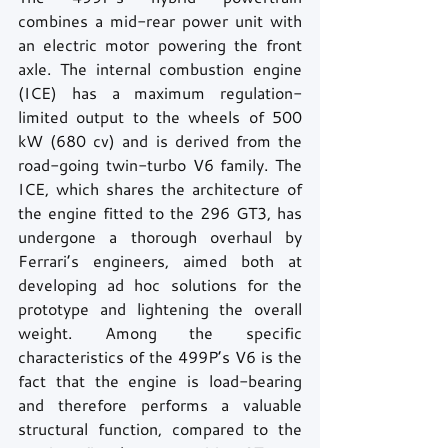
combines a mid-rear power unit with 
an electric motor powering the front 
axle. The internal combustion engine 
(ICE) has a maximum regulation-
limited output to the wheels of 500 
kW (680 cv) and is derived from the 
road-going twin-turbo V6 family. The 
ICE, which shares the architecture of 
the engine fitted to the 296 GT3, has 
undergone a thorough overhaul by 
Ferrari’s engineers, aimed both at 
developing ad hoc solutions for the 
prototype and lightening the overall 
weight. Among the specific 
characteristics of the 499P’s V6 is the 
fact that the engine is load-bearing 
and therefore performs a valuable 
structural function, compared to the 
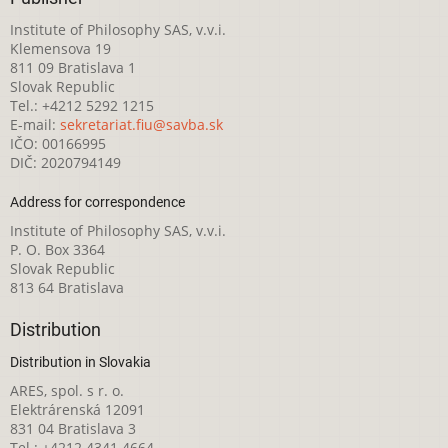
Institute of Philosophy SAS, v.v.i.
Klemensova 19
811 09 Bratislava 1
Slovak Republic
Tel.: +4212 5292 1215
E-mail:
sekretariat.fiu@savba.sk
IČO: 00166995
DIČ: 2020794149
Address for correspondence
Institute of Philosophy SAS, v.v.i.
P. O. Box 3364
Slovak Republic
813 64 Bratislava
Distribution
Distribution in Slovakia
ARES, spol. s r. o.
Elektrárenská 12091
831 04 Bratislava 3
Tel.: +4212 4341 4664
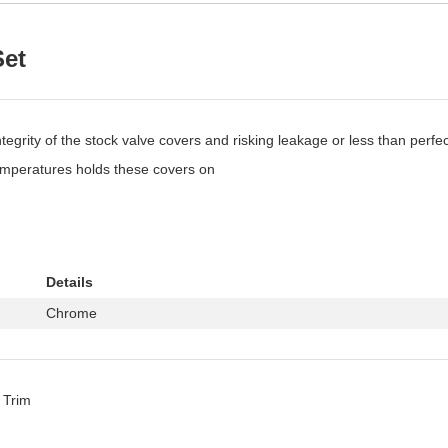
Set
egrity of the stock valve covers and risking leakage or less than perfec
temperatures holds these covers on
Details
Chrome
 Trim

---

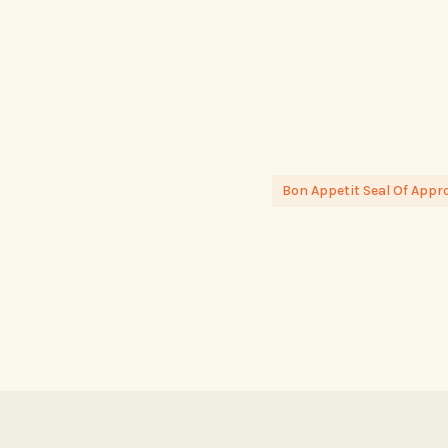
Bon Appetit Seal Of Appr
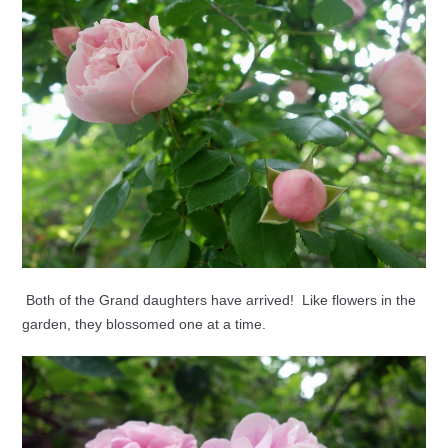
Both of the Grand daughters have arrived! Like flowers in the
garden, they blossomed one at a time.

--

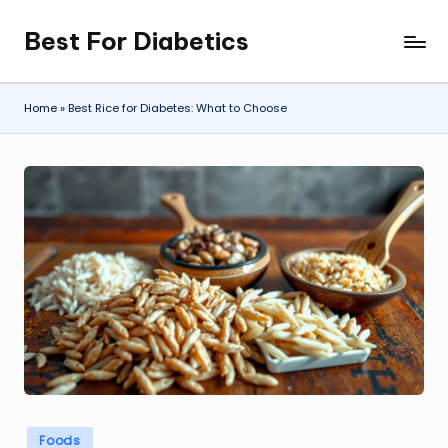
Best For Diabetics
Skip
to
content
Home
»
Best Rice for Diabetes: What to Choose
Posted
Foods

### [ABOUT THIS TASK]
Among the records, find every line holding the word "Bratislava" and copy it.

### [REPLY TO THE EXERCISE]
811 09 Bratislava 1
813 64 Bratislava
831 04 Bratislava 3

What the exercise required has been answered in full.